These days, though, Sunderland Ladies are doing a commendable job of picking up the pieces in the FA Women’s National League Northern Premier Division, the third tier of women’s football in England, after years of consternation and hand-wringing. For a while, it had been good: they finished seventh in WSL 1 last season and won the top-division title consecutively from 2010-11 to 2012-13, all the while churning out scores of future national team players.

Steph Houghton of Manchester City Women passes the ball during the UEFA Women's Champions League Semi Final, - Credit: Laurence Griffiths/Getty Images
England and Manchester City's Steph Houghton is another to have started at SunderlandCredit: Laurence Griffiths/Getty Images

How, then, did it come to this? The Ladies’ male counterparts, of course, have lumbered through the last few years like Sideshow Bob thwacking his way through a yard of rakes, and it is only now, under new ownership two years after their relegation from the top flight having hit every fold and corner on the slide down, that they resemble anything approaching stable. Laden, at one point, with debts totalling £110 million, it was the job of the club’s chief executive, Martin Bain, to oversee so many redundancies there was once a point where the job title on his Wikipedia page had been edited to read “the grim-reaper of the club”.

The women’s side were among a number of the club’s earliest casualties, and were increasingly ostracised. In September last year, Sunderland Ladies lost access to first-team facilities at the Academy of Light, relocating to facilities in a suburb of, ahem, Newcastle. They switched from a full-time model to a part-time model. At the same time, the FA announced plans for a fully-professional top tier, commencing 2018-19, that demanded all players train full-time and applicants be “assessed by a panel of experts across a range of fields including finance, marketing and commercial, facilities, player development, coaching and performance” before admission.

Sunderland’s application for the top tier, the Women’s Super League, was rejected. Their application for the second tier, the Women’s Championship, was rejected. Their appeal for either was then rejected. Hence, they find themselves at rung three, despite their finish the previous campaign.

All of that means the most northern club in the top tier is (drumroll) Manchester City. The North-East covers more than 3,000 square miles, but there is not one team from the top two leagues in Tyneside or Wearside. There is one club, Durham, serving the whole of the North-East. There is a smattering of Regional Talent Centres, but it still feels like a huge opportunity missed.

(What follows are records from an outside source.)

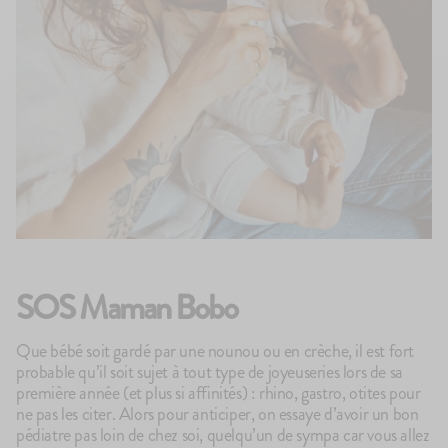
SOS Maman Bobo
Que bébé soit gardé par une nounou ou en crèche, il est fort
probable qu’il soit sujet à tout type de joyeuseries lors de sa
première année (et plus si affinités) : rhino, gastro, otites pour
ne pas les citer. Alors pour anticiper, on essaye d’avoir un bon
pédiatre pas loin de chez soi, quelqu’un de sympa car vous allez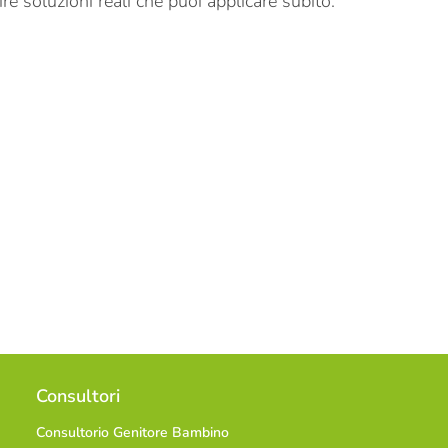
re soluzioni reali che puoi applicare subito.
Consultori
Consultorio Genitore Bambino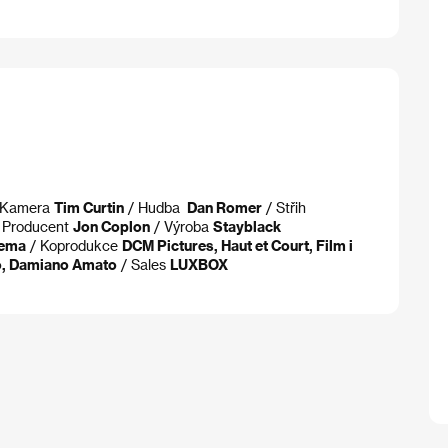
 Kamera
Tim Curtin
/ Hudba
Dan Romer
/ Střih
 Producent
Jon Coplon
/ Výroba
Stayblack
nema
/ Koprodukce
DCM Pictures, Haut et Court, Film i
o, Damiano Amato
/ Sales
LUXBOX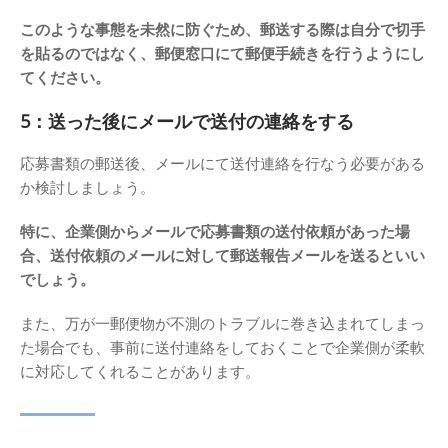
このような事態を未然に防ぐため、郵送する際は自分で切手
を貼るのではなく、郵便窓口にて郵便手続きを行うようにし
てください。
5：送った後にメールで送付の連絡をする
応募書類の郵送後、メールにて送付連絡を行なう必要がある
か検討しましょう。
特に、企業側からメールで応募書類の送付依頼があった場
合、送付依頼のメールに対して郵送報告メールを送るといい
でしょう。
また、万が一郵便物が不測のトラブルに巻き込まれてしまっ
た場合でも、事前に送付連絡をしておくことで企業側が柔軟
に対応してくれることがあります。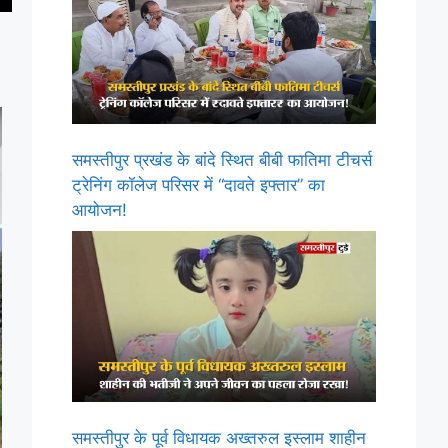
समस्तीपुर प्रखंड के बांदे स्थित बीबी फातिमा टीचर्स
ट्रेनिंग कॉलेज परिसर में “दावते इफ्तार” का
आयोजन!
समस्तीपुर के पूर्व विधायक अख्तरुल इस्लाम शाहीन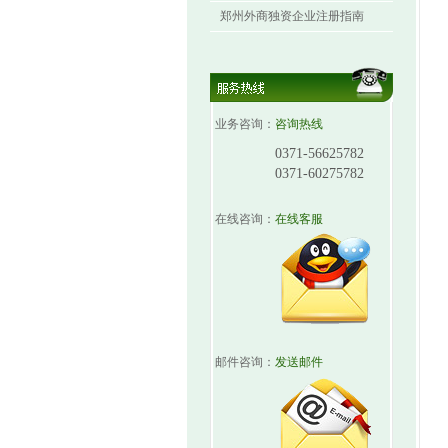
郑州外商独资企业注册指南
业务咨询：
咨询热线
0371-56625782
0371-60275782
在线咨询：
在线客服
邮件咨询：
发送邮件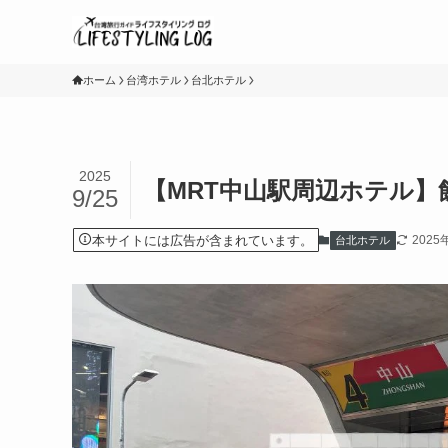
ホーム
台湾ホテル
台北ホテル
2025
【MRT中山駅周辺ホテル
9/25
本サイトには広告が含まれています。
2025
台北ホテル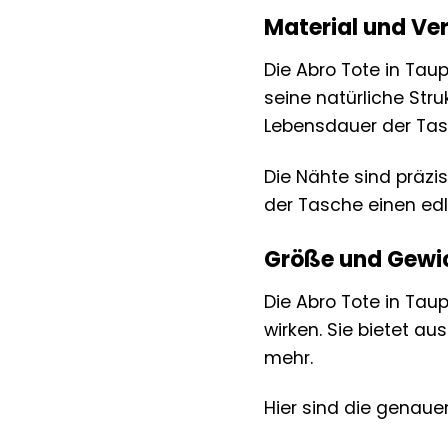
Material und Ve
Die Abro Tote in Taup
seine natürliche Stru
Lebensdauer der Tas
Die Nähte sind präzi
der Tasche einen edl
Größe und Gewi
Die Abro Tote in Taup
wirken. Sie bietet au
mehr.
Hier sind die genaue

As Bronze, now a Champions League winner, tweeted in May: “I understand the dream has just got a lot harder for the girls and parents in the north east… but don’t stop, you are just going to have to work a little harder than everyone else, to get to where you want to be… 15 years later, when you have a Champions League medal round your neck, you’ll look back and thank them for giving you the fight you needed to succeed.”

This is one of the caveats of a league tending increasingly towards partnerships with men’s clubs to fund women’s teams that are not yet profitable. A full-time league is a necessity if, as is their aim, the national side, along with the likes of Arsenal, Chelsea and Manchester City, are to become the best in the world. The result is a high-stake, buy-in league, where clubs need to prove they are willing to support a team.

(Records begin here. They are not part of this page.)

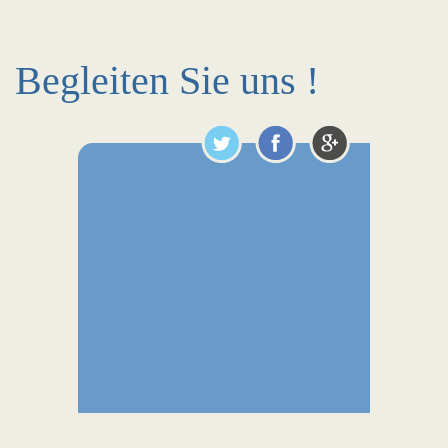
Begleiten Sie uns !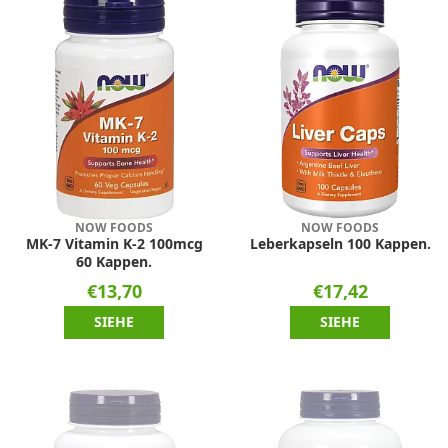
NOW FOODS
NOW FOODS
MK-7 Vitamin K-2 100mcg
Leberkapseln 100 Kappen.
60 Kappen.
€13,70
€17,42
SIEHE
SIEHE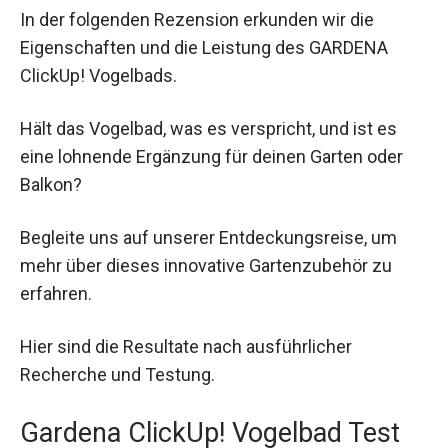
In der folgenden Rezension erkunden wir die
Eigenschaften und die Leistung des GARDENA
ClickUp! Vogelbads.
Hält das Vogelbad, was es verspricht, und ist es
eine lohnende Ergänzung für deinen Garten oder
Balkon?
Begleite uns auf unserer Entdeckungsreise, um
mehr über dieses innovative Gartenzubehör zu
erfahren.
Hier sind die Resultate nach ausführlicher
Recherche und Testung.
Gardena ClickUp! Vogelbad Test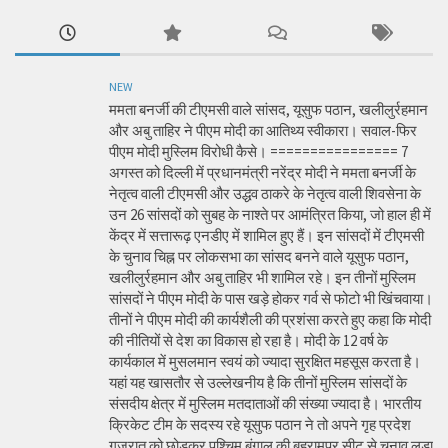
NEW
ममता बनर्जी की टीएमसी वाले सांसद, यूसुफ पठान, खलीलुर्रहमान
और अबु ताहिर ने पीएम मोदी का आतिथ्य स्वीकारा। सवाल-फिर
पीएम मोदी मुस्लिम विरोधी कैसे। ================ 7
अगस्त को दिल्ली में प्रधानमंत्री नरेंद्र मोदी ने ममता बनर्जी के
नेतृत्व वाली टीएमसी और उद्धव ठाकरे के नेतृत्व वाली शिवसेना के
उन 26 सांसदों को सुबह के नाश्ते पर आमंत्रित किया, जो हाल ही में
केंद्र में सत्तारूढ़ एनडीए में शामिल हुए हैं। इन सांसदों में टीएमसी
के चुनाव चिह्न पर लोकसभा का सांसद बनने वाले यूसुफ पठान,
खलीलुर्रहमान और अबु ताहिर भी शामिल रहे। इन तीनों मुस्लिम
सांसदों ने पीएम मोदी के पास खड़े होकर गर्व से फोटो भी खिंचवाया।
तीनों ने पीएम मोदी की कार्यशैली की प्रशंसा करते हुए कहा कि मोदी
की नीतियों से देश का विकास हो रहा है। मोदी के 12 वर्ष के
कार्यकाल में मुसलमान स्वयं को ज्यादा सुरक्षित महसूस करता है।
यहां यह खासतौर से उल्लेखनीय है कि तीनों मुस्लिम सांसदों के
संसदीय क्षेत्र में मुस्लिम मतदाताओं की संख्या ज्यादा है। भारतीय
क्रिकेट टीम के सदस्य रहे यूसुफ पठान ने तो अपने गृह प्रदेश
गुजरात को छोड़कर पश्चिम बंगाल की बहरामपुर सीट से चुनाव लड़ा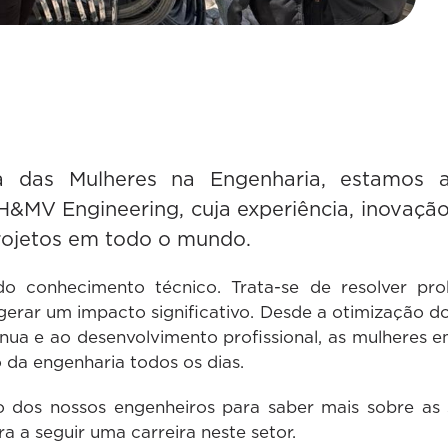
ia das Mulheres na Engenharia, estamos
 H&MV Engineering, cuja experiência, inovaç
rojetos em todo o mundo.
o conhecimento técnico. Trata-se de resolver prob
erar um impacto significativo. Desde a otimização do
nua e ao desenvolvimento profissional, as mulheres 
o da engenharia todos os dias.
dos nossos engenheiros para saber mais sobre as s
a a seguir uma carreira neste setor.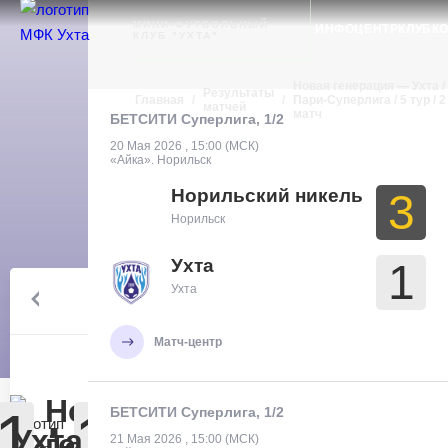
Ухта
МИНИ-ФУТБОЛЬНЫЙ
ИНФОЦЕНТР
КЛУБ
К
КЛУБ "УХТА"
Новая генерация — Ухта /
Результаты
Главная
/
/
Пари-Суперлига / 5 тур / 2
матчей
матч
БЕТСИТИ Суперлига, 1/2
20 Мая 2026 , 15:00 (МСК)
«Айка». Норильск
Норильский никель
3
Норильск
Ухта
1
БЕТСИТИ
Ухта
6 ТУР
Суперлига,
02.12
5 тур
Матч-центр
Новая
1
:
1
БЕТСИТИ Суперлига, 1/2
Ухта
генерация
21 Мая 2026 , 15:00 (МСК)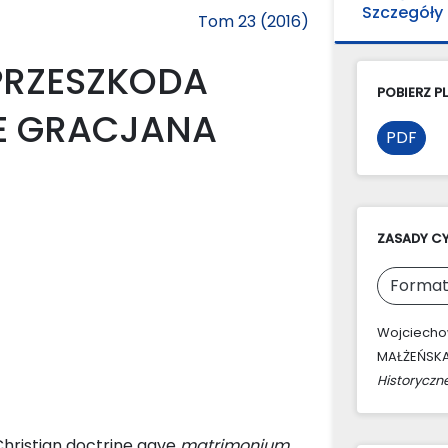
Szczegóły
Tom 23 (2016)
PRZESZKODA
POBIERZ PL
E GRACJANA
PDF
ZASADY C
Format
Wojciechow
MAŁŻEŃSKA
Historyczn
hristian doctrine gave
matrimonium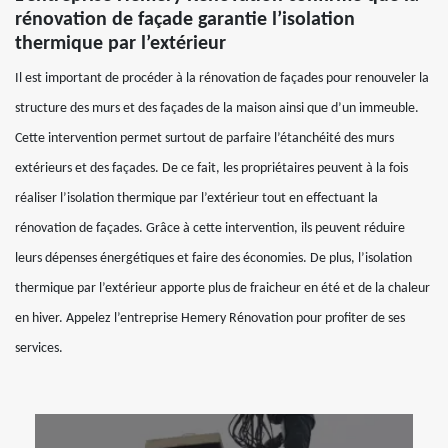
rénovation de façade garantie l’isolation
thermique par l’extérieur
Il est important de procéder à la rénovation de façades pour renouveler la
structure des murs et des façades de la maison ainsi que d’un immeuble.
Cette intervention permet surtout de parfaire l’étanchéité des murs
extérieurs et des façades. De ce fait, les propriétaires peuvent à la fois
réaliser l’isolation thermique par l’extérieur tout en effectuant la
rénovation de façades. Grâce à cette intervention, ils peuvent réduire
leurs dépenses énergétiques et faire des économies. De plus, l’isolation
thermique par l’extérieur apporte plus de fraicheur en été et de la chaleur
en hiver. Appelez l’entreprise Hemery Rénovation pour profiter de ses
services.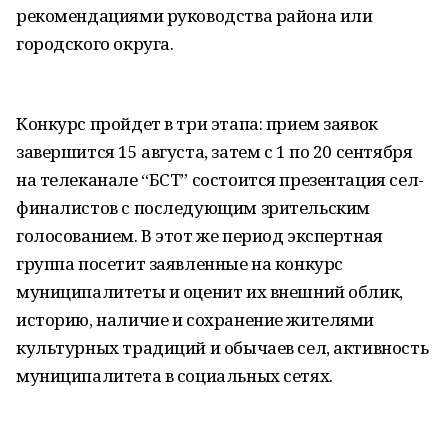
рекомендациями руководства района или
городского округа.
Конкурс пройдет в три этапа: прием заявок
завершится 15 августа, затем с 1 по 20 сентября
на телеканале “БСТ” состоится презентация сел-
финалистов с последующим зрительским
голосованием. В этот же период экспертная
группа посетит заявленные на конкурс
муниципалитеты и оценит их внешний облик,
историю, наличие и сохранение жителями
культурных традиций и обычаев сел, активность
муниципалитета в социальных сетях.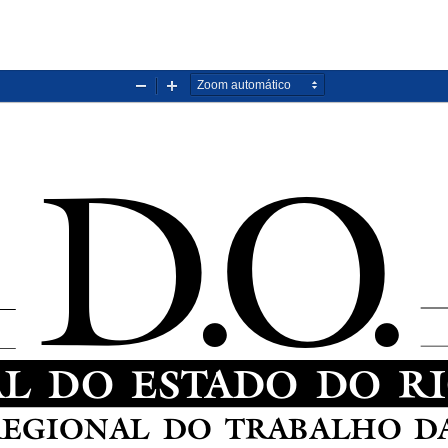
Diminuir
Aumentar
zoom
zoom
.
D.O
AL DO ESTADO DO R
EGIONAL DO TRABALHO DA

Where this falls down is that the support is not always forthcoming - as Sunderland and Notts County, perhaps the game’s most high-profile victim after they were disbanded two days before they were due to play Arsenal at the start of the WSL Spring Series in 2017, have discovered to their peril. When costs need to be cut, the women’s team is always the first thing to go. Without fully-independent women’s teams, or unwavering, unequivocal commitment from men’s sides, women’s clubs will always be uncomfortably wary of their own mortality.

What that means for the sustainability of women’s football in England, long-term, is uncertain. It would be illogical for the big spenders in Arsenal, Chelsea and Manchester City, often handsomely reimbursed for their investment, to pull the plug now - but the situation is more precarious for those further down the pyramid.

For now, at least, the scars of Sunderland’s relegation to the third tier are beginning to heal and they currently top the table in their league. The loss of their legacy, though, still rankles for many on Wearside, many of whom were volunteers who invested years of their lives into turning the Black Cats into a force in the women’s game.

Sunderland can take hope in the words of new owner Stewart Donald, who, to his credit, has insisted “the Ladies team is an important part of our Sunderland family”. Sunderland Ladies have since returned to the Academy of Light for training, but their longer-term future remains unclear. If Sunderland are to reach, and compete, in a league that now demands a huge commitment from its clubs, they will in all likelihood need to command better treatment from the powers that be than they have been subjected to of late.